The next longer window is:
WRLONG
nop
nop
nop
nop
nop
nop
WRLONG
Edited to show next window properly. I made this same darn mistake earlier: http://forums.parallax.com/showthread.php/116313-Optimizing-HUB-OP-speed
It's 2, 6, 10 instructions. Not 4, and I really go for that 4 instructions...
Again, if this were in a loop, the very first HUB instruction may wait, but after that the instructions all run at speed, synchronized with every other HUB access window.
Since a nop takes four clock cycles, you need four of them to bring you to the next 16 clock cycle hub window. (Of course the cog would have just waited for the access anyway but I think you were illustrating the time passing by using nop instructions.)
I think the premise is wrong. The Propeller Manual says:
"Hub instructions require 8 to 23 clock cycles to execute depending on the relation between the cog’s hub access window and the instruction’s moment of execution."

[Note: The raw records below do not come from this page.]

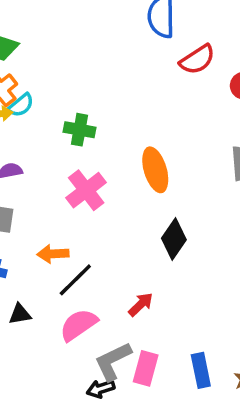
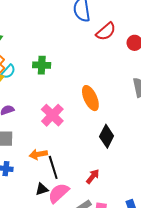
green cross: (80, 130) -> (42, 65), moved
black line: (75, 280) -> (53, 167), turned -55
black triangle: (20, 314) -> (42, 189), moved

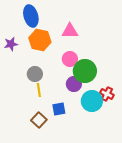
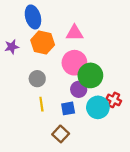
pink circle: (70, 59) -> (74, 63), size x1.5
yellow line: (39, 90) -> (41, 104), moved
blue square: (59, 109) -> (68, 108), moved
brown square: (39, 120) -> (61, 134), moved

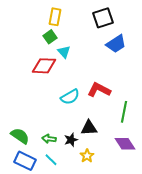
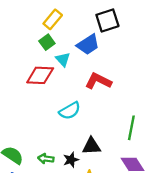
yellow rectangle: (55, 17) -> (53, 19), turned 30
blue trapezoid: (116, 44) -> (88, 45), moved
red L-shape: (99, 90) -> (98, 81), moved

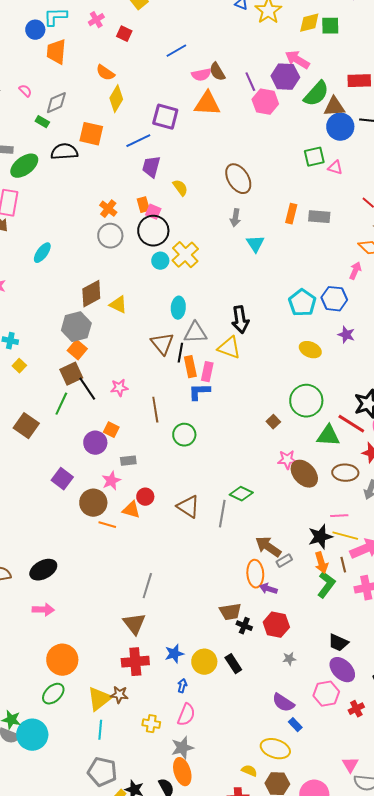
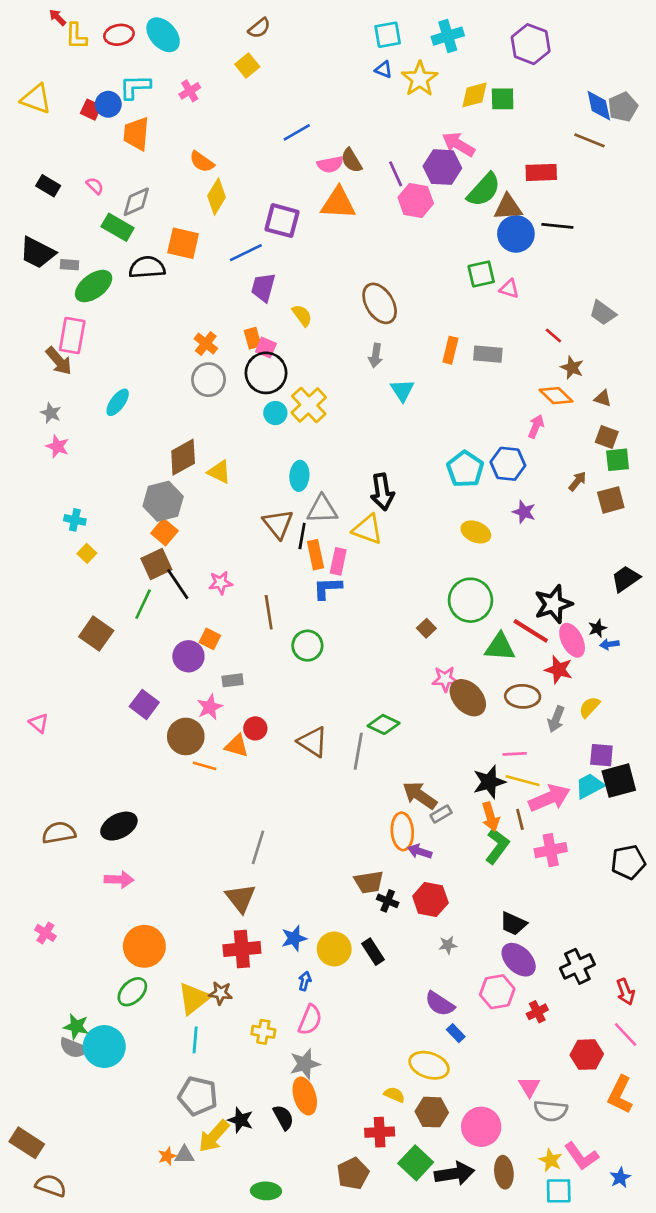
red square: (124, 34) -> (91, 110), moved
green rectangle: (42, 122) -> (118, 227), size x1.6

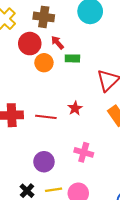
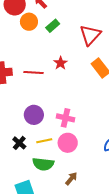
green rectangle: (72, 58) -> (53, 26), moved, turned -40
pink cross: (84, 152) -> (65, 118), moved

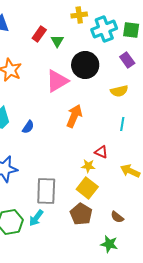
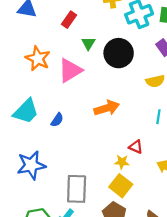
green triangle: (57, 41) -> (88, 43), moved
pink triangle: (57, 81) -> (70, 70), moved
orange arrow: (74, 116) -> (107, 108), turned 50

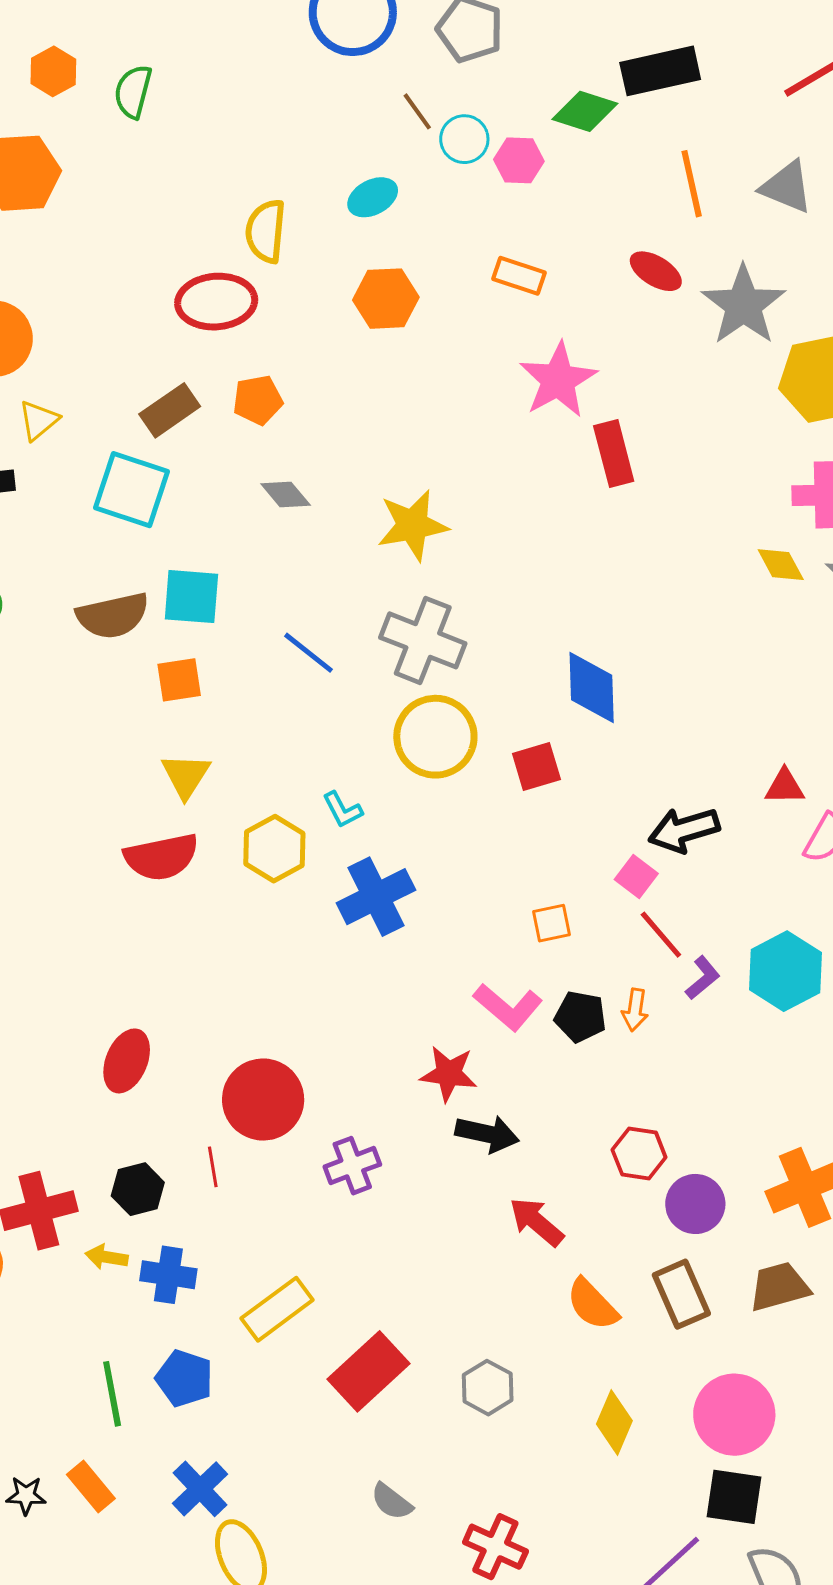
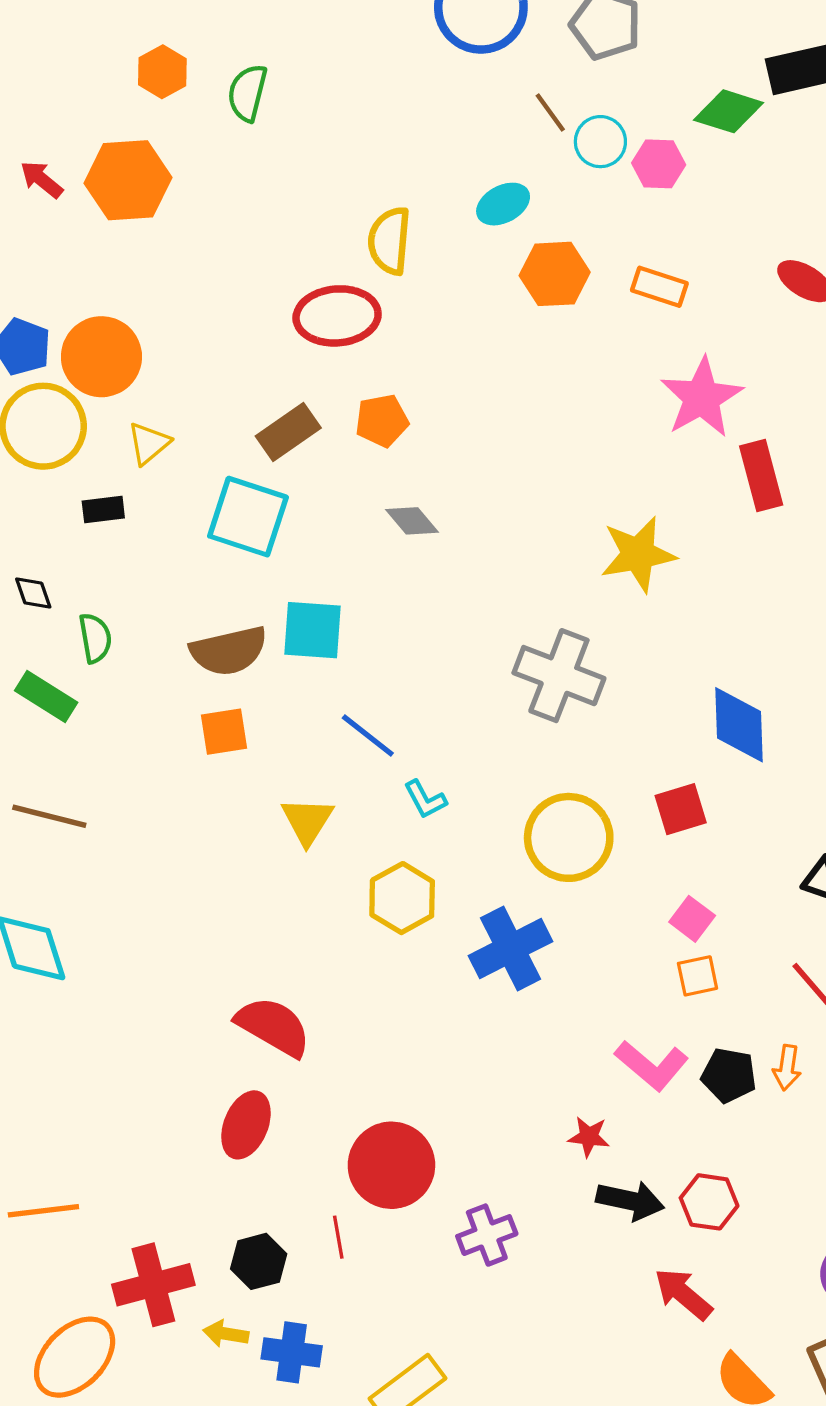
orange hexagon: (386, 299) -> (555, 274), moved
yellow star: (413, 525) -> (638, 554), moved
blue line: (308, 653) -> (368, 736), moved
orange square: (179, 680) -> (224, 732), moved
yellow circle: (435, 737) -> (569, 837), moved
cyan L-shape: (343, 810) -> (425, 799), moved
red semicircle: (161, 857) -> (273, 1027), moved, turned -138
pink square: (636, 876) -> (692, 919), moved
red star: (449, 1074) -> (589, 1137), size x0.7
red hexagon: (639, 1154) -> (709, 1202), moved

(Look at any of the HUB assembly instructions, or the HUB description on page 24).
That variation is because the cog might have to wait for HUB access to execute the instruction. Access to HUB is granted in a round robin fashion - like a distributor on a car engine (maybe I'm showing my age...). If the cog wants to execute a HUB instruction it has to wait for the distributor button to point at it. When it gets HUB access it might well only take 8 cycles to complete, but it might have to wait 15 cycles before it gets HUB access.
In fact, look at page 21 of the Propeller Manual - that diagram looks just like a distributor from an 8 cylinder engine...
YES!
And the nops were to show time passing. They represent instructions that could be done between hub access windows. Made the edits needed. Thank you.

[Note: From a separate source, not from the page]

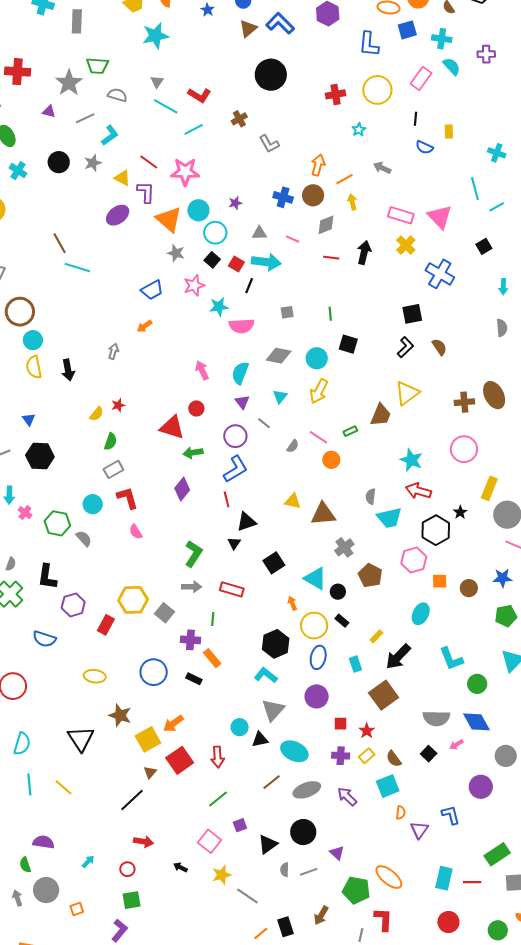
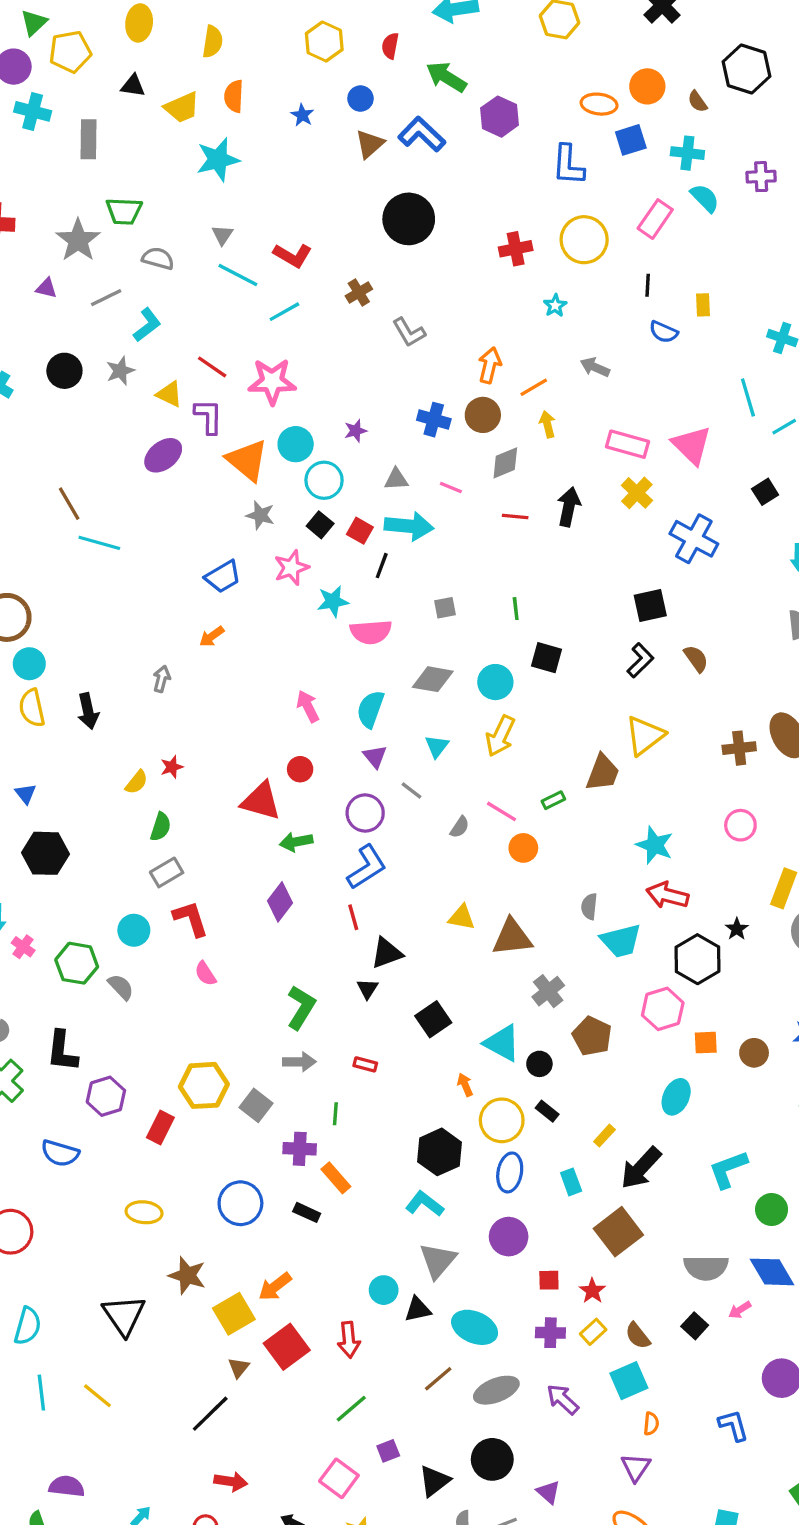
pink circle: (464, 449) -> (740, 825), size x0.7
red rectangle: (232, 589) -> (365, 1064), size x0.6
cyan L-shape: (451, 659) -> (728, 1169), turned 92
purple triangle: (419, 830) -> (636, 1467), moved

The first one will take up to 23, but if you layout your code that you have 2, 6 or 10 regular cog instructions in between the next one will only take 8 clocks
Try not to put 3, 7,11 cogs instruction in between as you can see below the xxxx is unused cog power as the hubop will take 12+8 cycles to complete.
Its simple, the insutrction takes 2 cycles at the hub, but 8 cycles at the cog (several are which are just the cog
waiting for the hub). If the cog isn't already synchronized to the hub it will wait upto another 15 cycles, hence
the worst case being 23 cycles, 15 of which are waiting for the robin to come around (!), several are waiting
for the hub to do its thing. The rest are normal read/execute/write cycles in the cog itself.